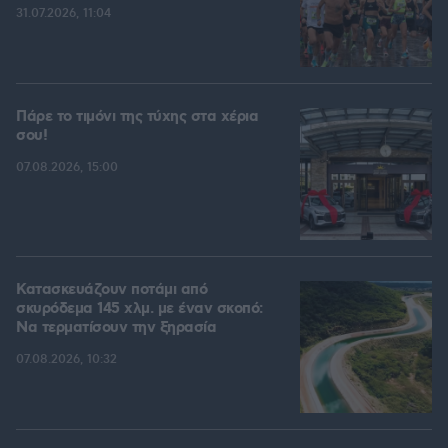
31.07.2026, 11:04
Πάρε το τιμόνι της τύχης στα χέρια
σου!
07.08.2026, 15:00
Κατασκευάζουν ποτάμι από
σκυρόδεμα 145 χλμ. με έναν σκοπό:
Να τερματίσουν την ξηρασία
07.08.2026, 10:32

※ ※ ※

→ WORK TO COMPLETE: Drop the images; return the entries above exactly as they appear.

→ THE COMPLETED TASK:
31.07.2026, 11:04
Πάρε το τιμόνι της τύχης στα χέρια
σου!
07.08.2026, 15:00
Κατασκευάζουν ποτάμι από
σκυρόδεμα 145 χλμ. με έναν σκοπό:
Να τερματίσουν την ξηρασία
07.08.2026, 10:32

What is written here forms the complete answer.